Zus
Zus offers tabularized FHIR data in the form of data marts via Snowflake data share, and makes their schema publicly available.
This is an early release of the connector -- as with any connector we welcome and look forward to community contributions to improve the connector.
Getting Started
Step 1: Prerequisites
Before you begin, ensure you have the following:
- Access to your data warehouse: Credentials and network access to your data warehouse instance (e.g. Snowflake, BigQuery).
- Zus FHIR Data Marts: Your raw Zus data must be loaded into specific tables within your data warehouse.
- dbt CLI Installed: You need dbt (version 1.9 recommended) installed on your machine or environment where you'll run the transformations. See dbt Installation Guide for help with installation.
- Git: You need Git installed to clone this project repository.
- Authentication Details: These details will be important in connecting to dbt with a
profiles.yml
file.
Step 2: Clone the Repository
Open your terminal or command prompt and clone this project:
git clone https://github.com/tuva-health/zus_connector.git
cd zus_connector
Step 3: Create and Activate Virtual Environment
It's highly recommended to use a Python virtual environment to manage project dependencies. This isolates the project's packages from your global Python installation.

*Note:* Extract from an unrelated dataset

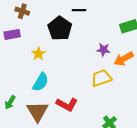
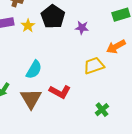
purple star: (103, 50) -> (82, 28), moved
yellow star: (39, 54) -> (28, 26), moved

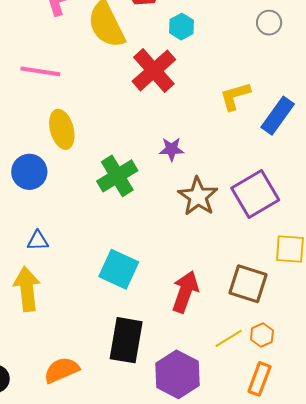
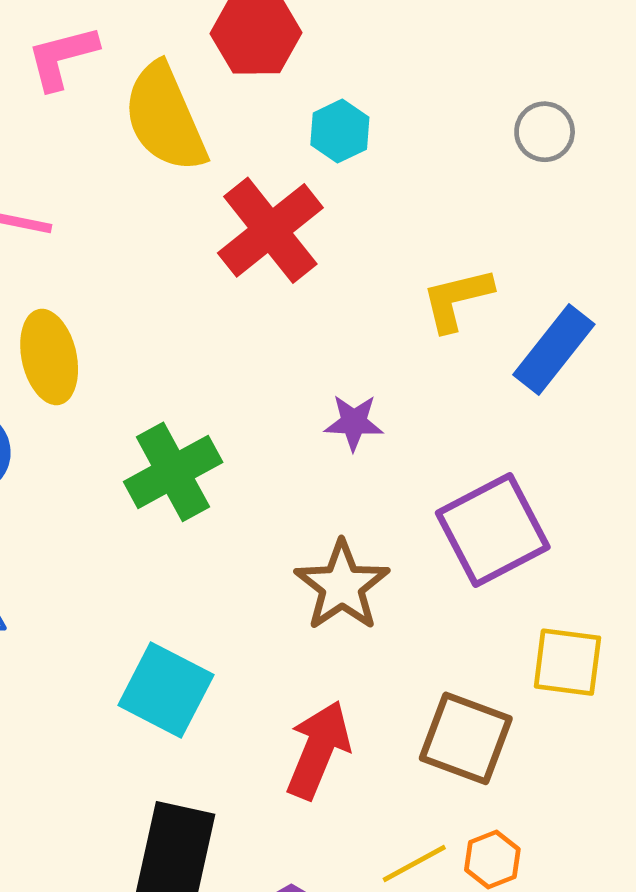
purple star: (172, 149) -> (354, 422), moved
brown star: (198, 196) -> (342, 586), moved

- Create the virtual environment (run this inside the zus_connector directory):
# Use python3 if python defaults to Python 2
python -m venv venv
This creates a venv directory within your project folder.

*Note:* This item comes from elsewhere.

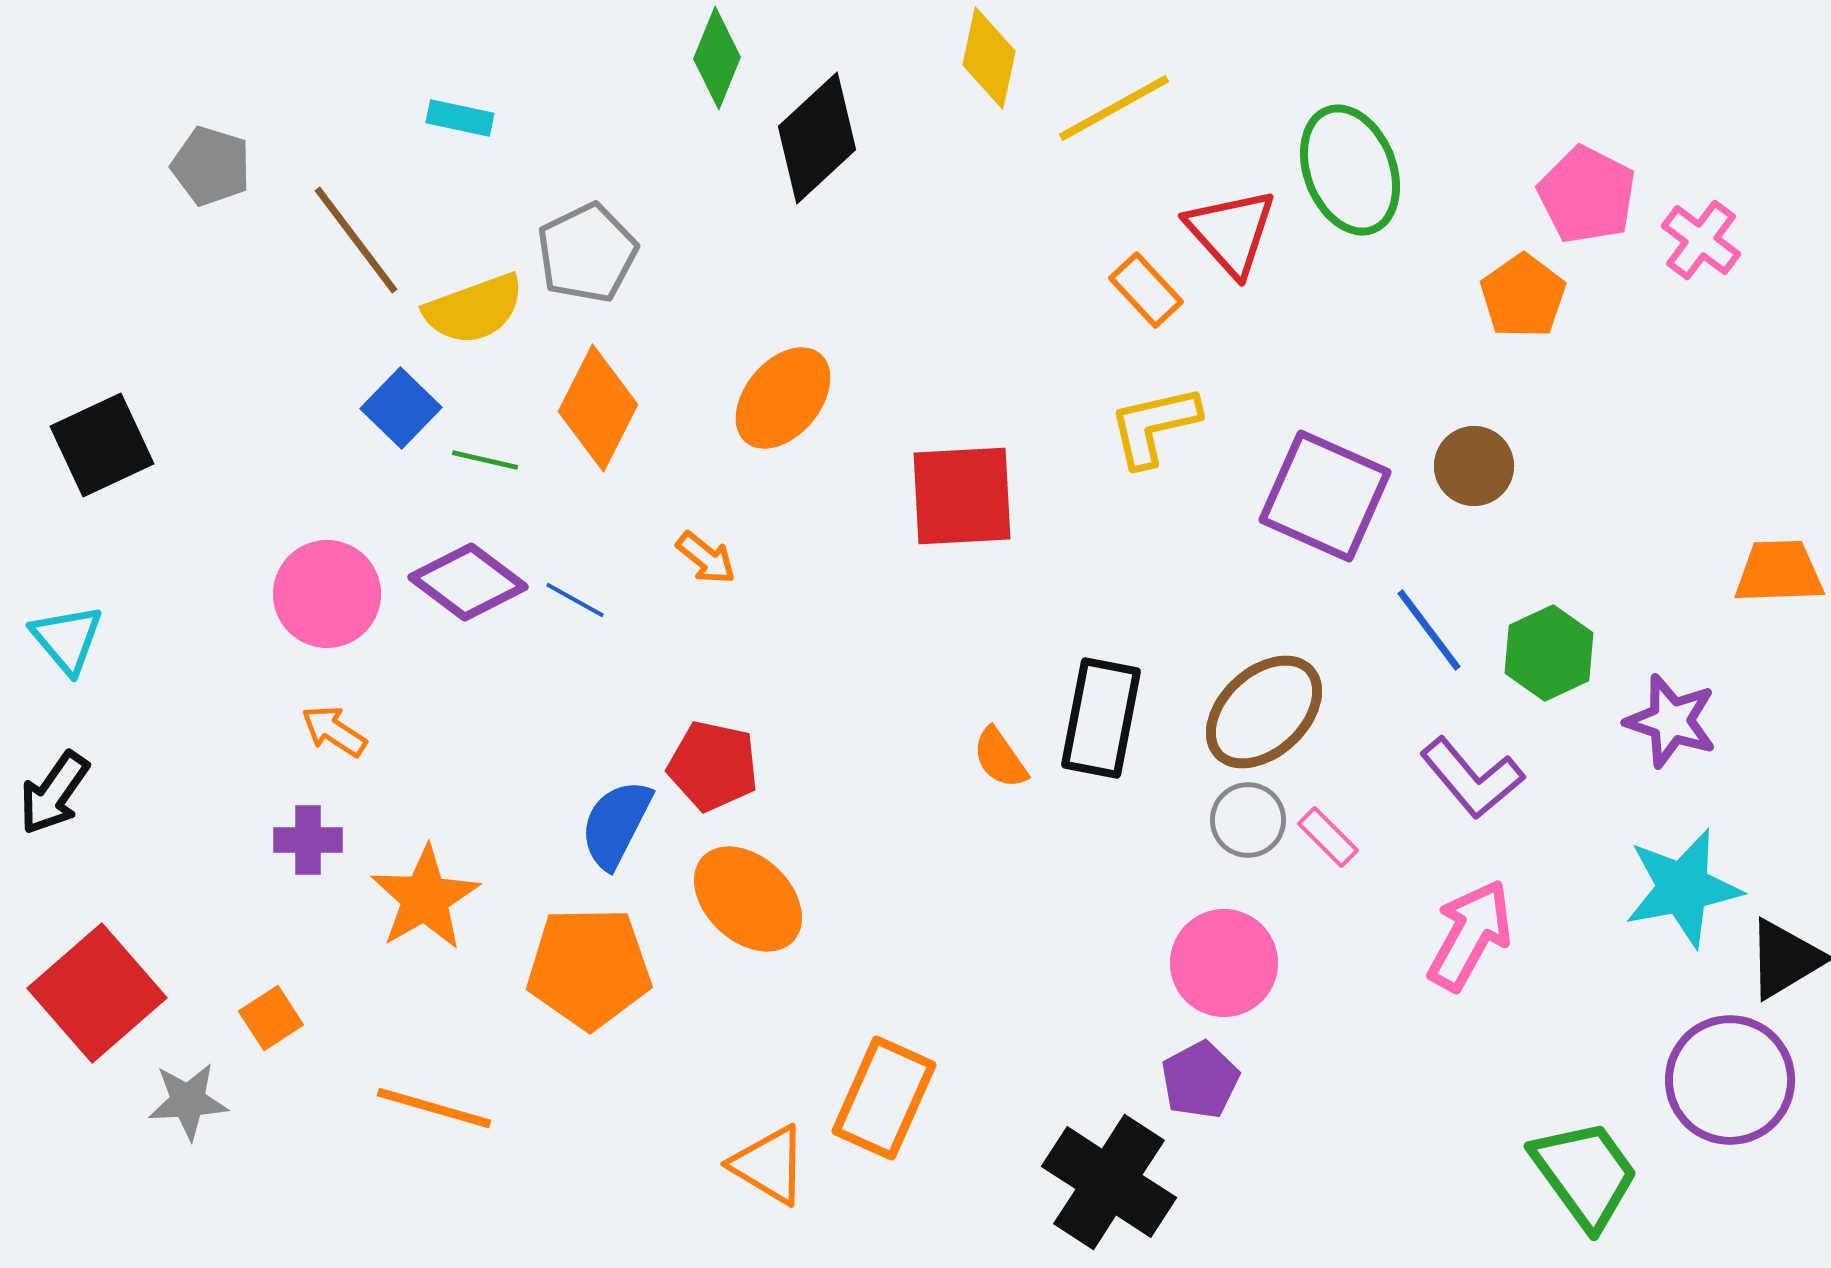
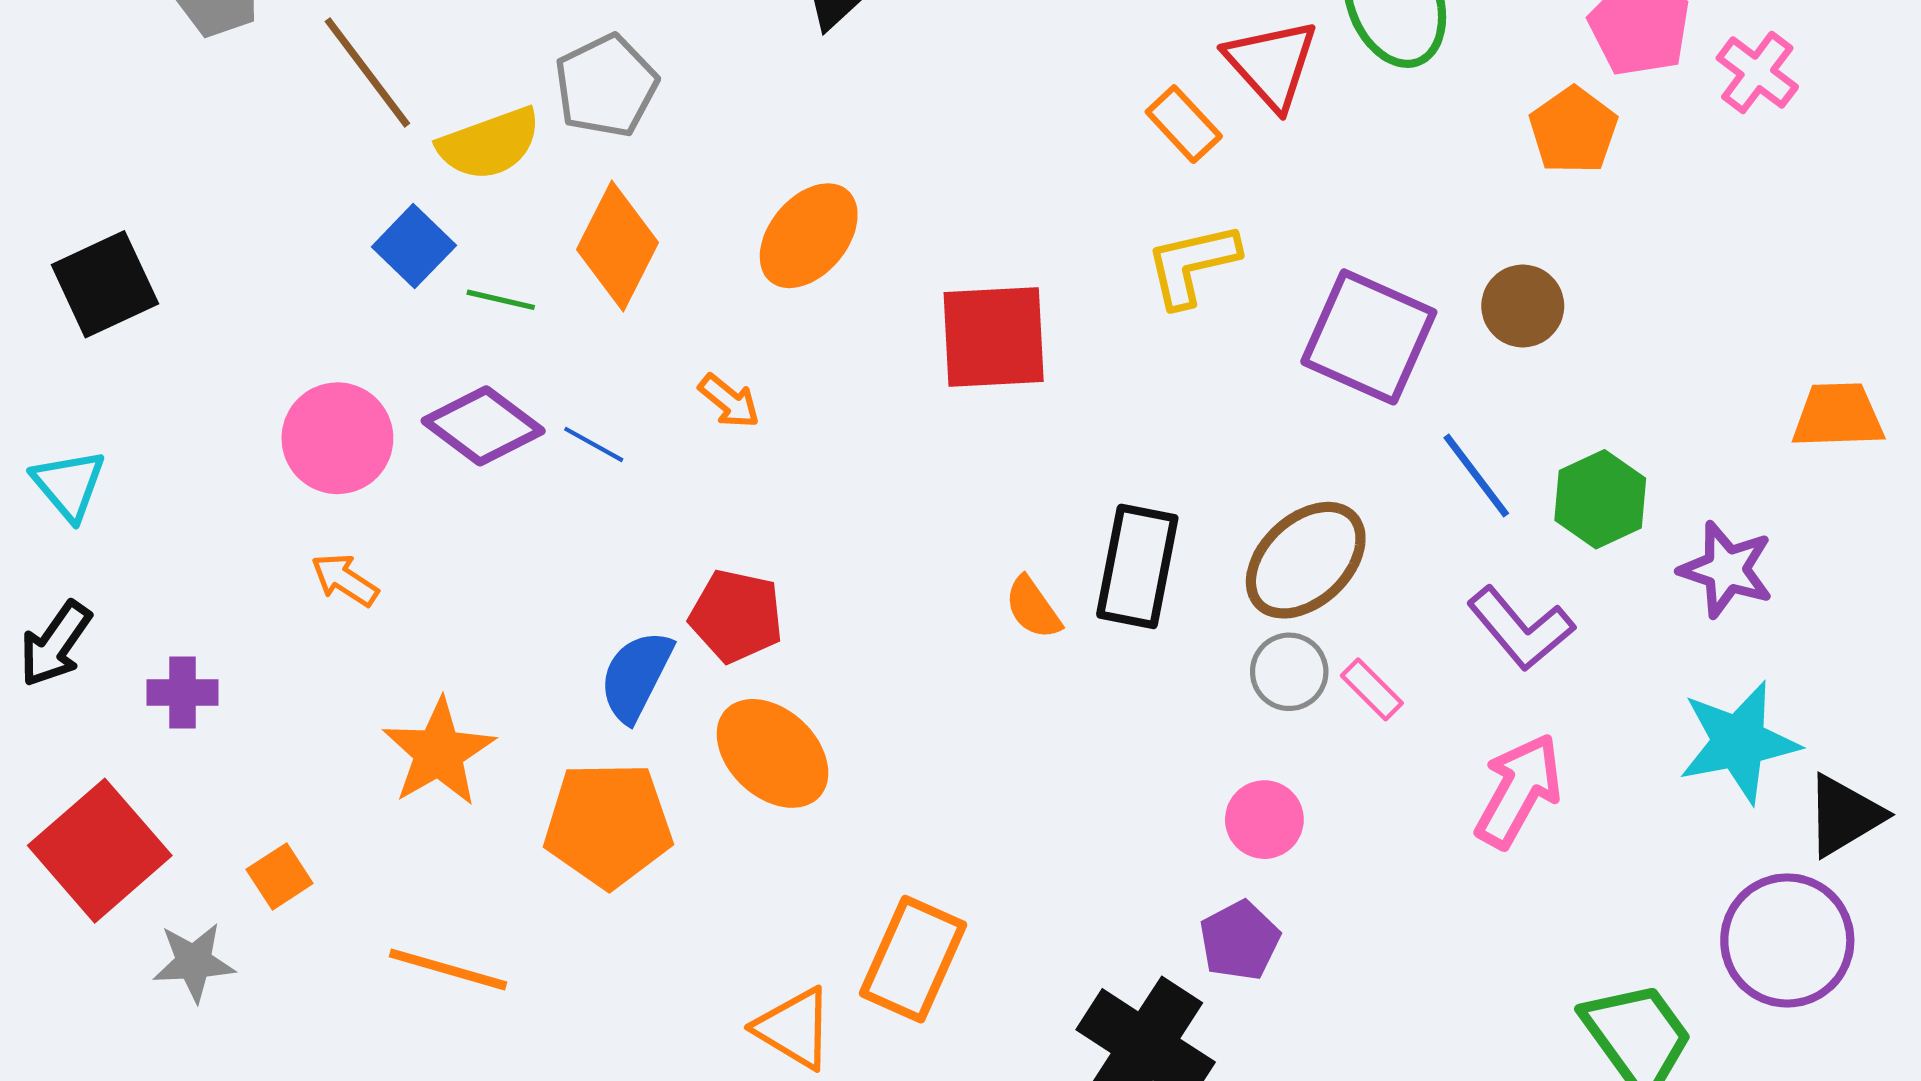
purple cross: (308, 840) -> (182, 692), moved
pink circle: (1224, 963) -> (1264, 820), size x0.7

- Activate the virtual environment:
- macOS / Linux (bash/zsh):
source venv/bin/activate
- Windows (Command Prompt):
venv\Scripts\activate.bat
- Windows (PowerShell):
.\venv\Scripts\Activate.ps1
- Windows (Git Bash):
source venv/Scripts/activate
You should see (venv) prepended to your command prompt, indicating the environment is active.
Step 4: Install Python Dependencies
With the virtual environment active, install the required Python packages, including dbt and the warehouse-specific dbt adapter (e.g. dbt-snowflake
, dbt-bigquery
).
Step 5: Configure profiles.yml for Data Warehouse Connection
dbt needs to know how to connect to your data warehouse. In general, this is done via a profiles.yml file, which you need to create. This file should NOT be committed to Git, as it contains sensitive credentials.
- Location: By default, dbt looks for this file in ~/.dbt/profiles.yml (your user home directory, in a hidden .dbt folder).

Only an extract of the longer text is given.